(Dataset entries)
========================================

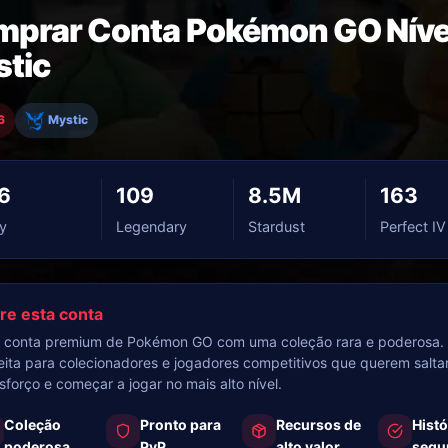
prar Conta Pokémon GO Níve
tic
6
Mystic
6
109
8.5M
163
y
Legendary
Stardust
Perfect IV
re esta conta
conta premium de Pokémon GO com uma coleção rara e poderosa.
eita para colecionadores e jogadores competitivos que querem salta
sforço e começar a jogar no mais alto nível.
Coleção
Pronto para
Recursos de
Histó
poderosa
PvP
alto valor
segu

========================================

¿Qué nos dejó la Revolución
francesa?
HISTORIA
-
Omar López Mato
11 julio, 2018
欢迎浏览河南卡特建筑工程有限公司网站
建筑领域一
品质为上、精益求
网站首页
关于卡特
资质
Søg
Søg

========================================

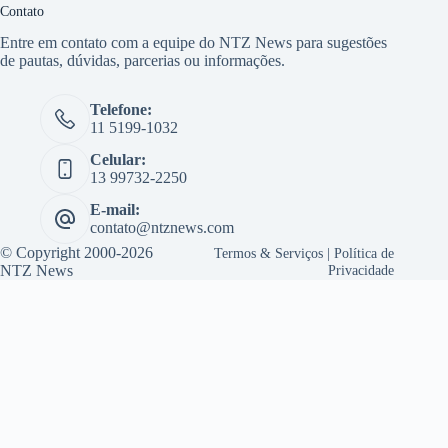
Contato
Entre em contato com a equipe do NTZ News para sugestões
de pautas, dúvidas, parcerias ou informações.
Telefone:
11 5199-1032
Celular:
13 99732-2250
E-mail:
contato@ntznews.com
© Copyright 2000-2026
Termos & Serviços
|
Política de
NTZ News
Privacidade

========================================

» Problem
Could you copy every line in the records that holds "Pokémon"?

» Exercise response
prar Conta Pokémon GO Níve
conta premium de Pokémon GO com uma coleção rara e poderosa.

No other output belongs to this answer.